Happy together:
Family, food and function
– but mostly family
A dramatic remodel helps a lonely kitchen become the center of attention
Story by Mara Severin • Photography by Photo Arts by Janna
The family kitchen is for much more than cooking. It's a place to gather, refuel and relax. It's a snack bar, a clubhouse, a homework help hotline and an art-studio. It's the home's central nervous system. And Emma Dixon's* kitchen was having a breakdown. Cramped and walled-in, it was too close for comfort and cut off from the rest of the home. It was orphaned and needed help.
Windows over walls
Emma called Catherine Call's Blue Sky Studio to help her reinvent the space. "They had the kitchen, the dining room, and the living room and what they needed was a family room," says Anne Severin, the project's architect. Down came the divisive walls separating the three rooms to create one area that felt open, breezy, spacious and connected.

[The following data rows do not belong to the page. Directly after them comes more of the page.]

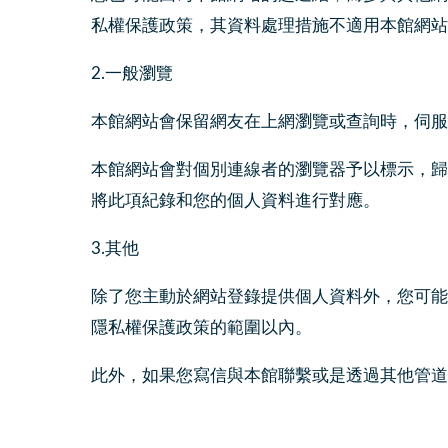
私權保護政策，其資料處理措施不適用本館網站
2.一般瀏覽
本館網站會保留網友在上網瀏覽或查詢時，伺服器
本館網站會對個別連線者的瀏覽器予以標示，歸
將此項紀錄和您的個人資料進行對應。
3.其他
除了您主動於網站登錄提供個人資料外，您可能
隱私權保護政策的範圍以內。
此外，如果您寫信與本館聯繫或是透過其他管道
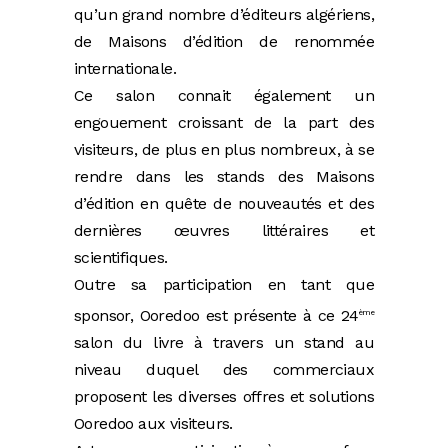
qu’un grand nombre d’éditeurs algériens,
de Maisons d’édition de renommée
internationale.
Ce salon connait également un
engouement croissant de la part des
visiteurs, de plus en plus nombreux, à se
rendre dans les stands des Maisons
d’édition en quête de nouveautés et des
dernières œuvres littéraires et
scientifiques.
Outre sa participation en tant que
sponsor, Ooredoo est présente à ce 24
ème
salon du livre à travers un stand au
niveau duquel des commerciaux
proposent les diverses offres et solutions
Ooredoo aux visiteurs.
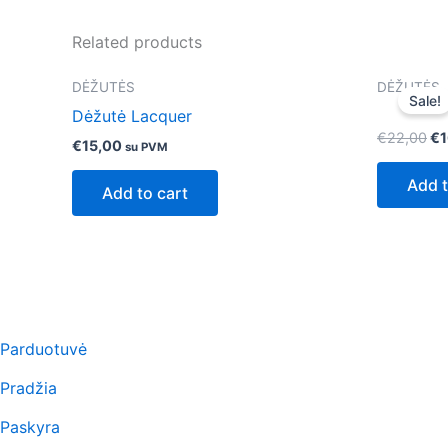
Related products
Or
DĖŽUTĖS
DĖŽUTĖS
pr
Sale!
wa
Dėžutė Lacquer
€2
€
22,00
€
1
€
15,00
su PVM
Add t
Add to cart
Parduotuvė
Pradžia
Paskyra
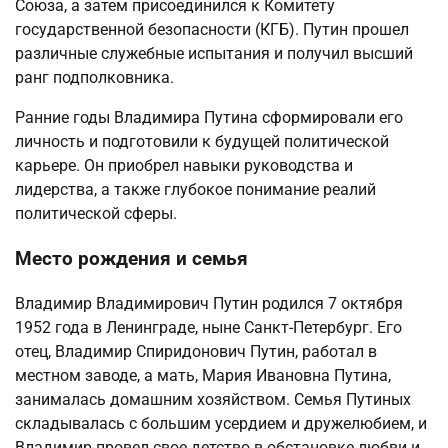
Союза, а затем присоединился к Комитету
государственной безопасности (КГБ). Путин прошел
различные служебные испытания и получил высший
ранг подполковника.
Ранние годы Владимира Путина сформировали его
личность и подготовили к будущей политической
карьере. Он приобрел навыки руководства и
лидерства, а также глубокое понимание реалий
политической сферы.
Место рождения и семья
Владимир Владимирович Путин родился 7 октября
1952 года в Ленинграде, ныне Санкт-Петербург. Его
отец, Владимир Спиридонович Путин, работал в
местном заводе, а мать, Мария Ивановна Путинa,
занималась домашним хозяйством. Семья Путиных
складывалась с большим усердием и дружелюбием, и
Владимир провел свое детство в обстановке любви и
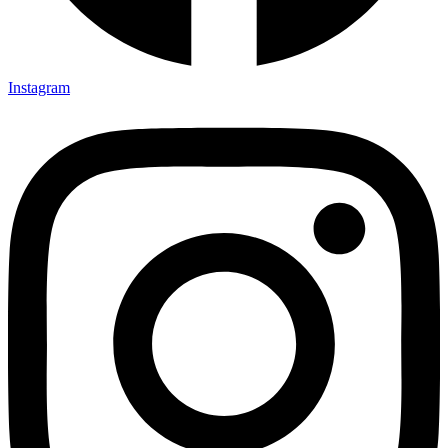
Instagram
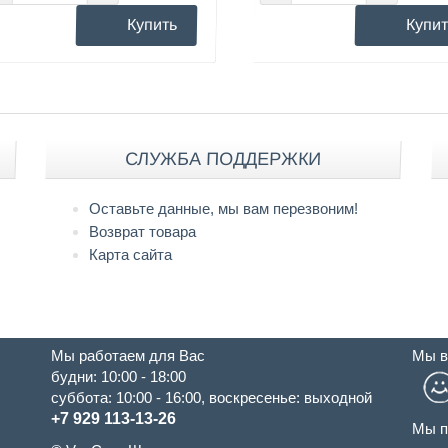
Купить
Купит
СЛУЖБА ПОДДЕРЖКИ
Оставьте данные, мы вам перезвоним!
Возврат товара
Карта сайта
Мы работаем для Вас
Мы в
будни: 10:00 - 18:00
суббота: 10:00 - 16:00, воскресенье: выходной
+7 929 113-13-26
Мы п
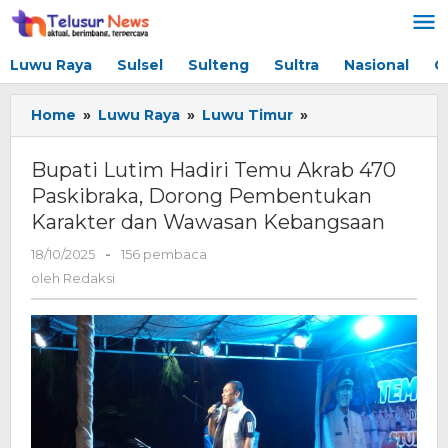
Lewati
ke
konten
Luwu Raya
Sulsel
Sulteng
Sultra
Nasional
G
Home
»
Luwu Raya
»
Luwu Timur
»
Bupati
Lutim
Hadiri
Bupati Lutim Hadiri Temu Akrab 470
Temu
Paskibraka, Dorong Pembentukan
Akrab
Karakter dan Wawasan Kebangsaan
470
Paskibraka,
18/10/2025
oleh
-
156 pembaca
Dorong
Redaksi
oleh
Redaksi
Pembentukan
Karakter
dan
Wawasan
Kebangsaan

A stingily proportioned window in the narrow, now-defunct dining room gave way to wide, windowed double-doors connecting the home to the backyard, and creating visual space all-year-long. The back wall of the kitchen was completely transformed by closely spaced windows, which, cunningly, also increased the kitchen's storage capabilities. Minimalist shelves that seemingly float against the windows are both aesthetically interesting and plainly practical.
"The shelves are the neatest element," says Anne. "Emma didn't have ample storage and she wanted lots of light to shine through." This was the solution to both problems. Plus, says Anne, the shelves soften the sometimes sterile look of so much glass. "Adding the shelves makes it homey," she says. "And Emma has such nice things. Everything is out and you see how they live." She likes the fact that simply changing out the items on the shelves changes the look of the kitchen quickly, cheaply and on a whim.
A huge butcher-block island replaced a full wall and unites the living room and kitchen. Spacious enough to support food prep on one side and other projects on the other, it's an inviting, welcoming element. The dining room table and the cozy living room sofa are essentially in the same room so the whole family is united. "Everyone is sharing the space even if they're doing different things," says Anne.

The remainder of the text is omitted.